HIV prevalence and mortality among children undergoing treatment for severe acute malnutrition in sub-Saharan Africa: A systematic review and meta-analysis
This systematic review and meta-analysis explored HIV prevalence and mortality in children undergoing treatment for severe acute malnutrition (SAM) in sub-Saharan Africa. It included all studies reporting on HIV infection within a sample of children with SAM where HIV status was assessed using a blood test and SAM was defined using the WHO, Gomez, Wellcome or Waterlow definitions. Children from 17 studies were included in the analysis (n=4891), of whom 29.2% were HIV-infected. HIV-infected children were significantly more likely to die than HIV-uninfected children (30.4% vs. 8.4%; P<0.001; relative risk=2.81, 95% CI 2.04-3.87).
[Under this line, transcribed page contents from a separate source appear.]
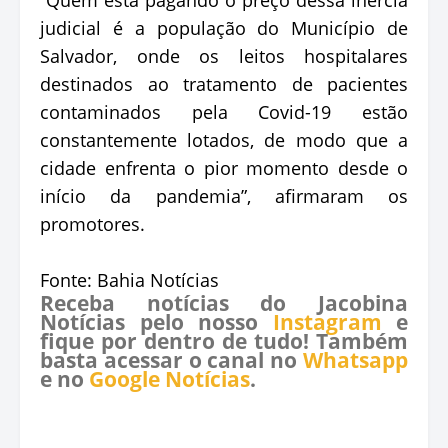
judicial é a população do Município de
Salvador, onde os leitos hospitalares
destinados ao tratamento de pacientes
contaminados pela Covid-19 estão
constantemente lotados, de modo que a
cidade enfrenta o pior momento desde o
início da pandemia”, afirmaram os
promotores.
Fonte: Bahia Notícias
Receba notícias do Jacobina
Notícias pelo nosso
Instagram
e
fique por dentro de tudo! Também
basta acessar o canal no
Whatsapp
e no
Google Notícias
.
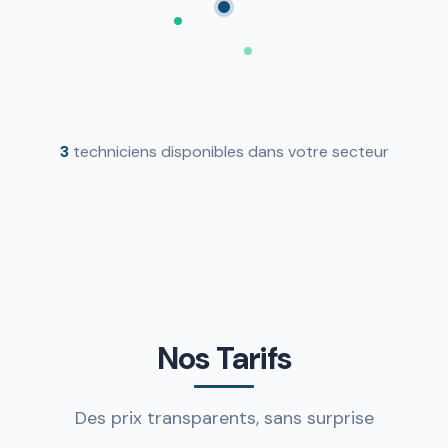
3
techniciens disponibles dans votre secteur
Nos Tarifs
Des prix transparents, sans surprise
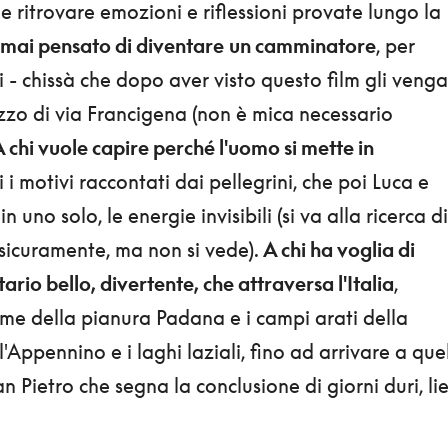
e ritrovare emozioni e riflessioni provate lungo la
 mai pensato di diventare
un camminatore
, per
i - chissà che dopo aver visto questo film gli venga
zzo di via Francigena (non è mica necessario
 chi vuole capire perché l'uomo si mette in
i i motivi raccontati dai pellegrini, che poi Luca e
no solo, le energie invisibili (si va alla ricerca di
 sicuramente, ma non si vede).
A chi ha voglia di
io bello, divertente, che attraversa l'Italia
,
me della pianura Padana e i campi arati della
ll'Appennino e i laghi laziali, fino ad arrivare a que
 Pietro che segna la conclusione di giorni duri, liet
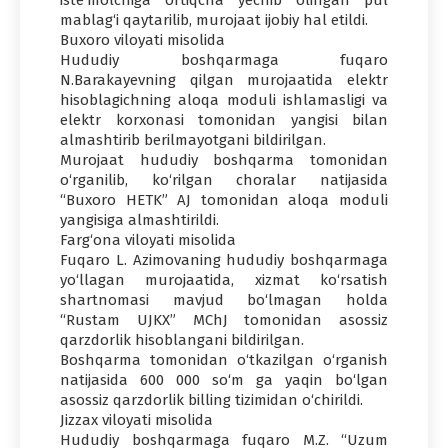
mablag‘i qaytarilib, murojaat ijobiy hal etildi.
Buxoro viloyati misolida
Hududiy boshqarmaga fuqaro
N.Barakayevning qilgan murojaatida elektr
hisoblagichning aloqa moduli ishlamasligi va
elektr korxonasi tomonidan yangisi bilan
almashtirib berilmayotgani bildirilgan.
Murojaat hududiy boshqarma tomonidan
o‘rganilib, ko‘rilgan choralar natijasida
“Buxoro HETK” AJ tomonidan aloqa moduli
yangisiga almashtirildi.
Farg‘ona viloyati misolida
Fuqaro L. Azimovaning hududiy boshqarmaga
yo‘llagan murojaatida, xizmat ko‘rsatish
shartnomasi mavjud bo‘lmagan holda
“Rustam UJKX” MChJ tomonidan asossiz
qarzdorlik hisoblangani bildirilgan.
Boshqarma tomonidan o‘tkazilgan o‘rganish
natijasida 600 000 so‘m ga yaqin bo‘lgan
asossiz qarzdorlik billing tizimidan o‘chirildi.
Jizzax viloyati misolida
Hududiy boshqarmaga fuqaro M.Z. “Uzum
HIV-negative children treated within community-based therapeutic care (CTC) programmes had lower mortality (4.3%) than those treated within an inpatient nutrition rehabilitation unit (NRU) (15.1%). There was no significant difference in mortality for HIV-infected children with SAM treated in the CTC (30.0%) or NRU (31.3%) settings. HIV prevalence is high in children with SAM in sub-Saharan Africa, and HIV-infected children are at significantly increased risk of mortality. There is an urgent need to integrate HIV testing and treatment into care for children with SAM in regions of high HIV prevalence. [References: 50]
Fergusson P, Tomkins A.
- Epidemiology and Determinants of Health
- Children or Youth (less than 18 years old)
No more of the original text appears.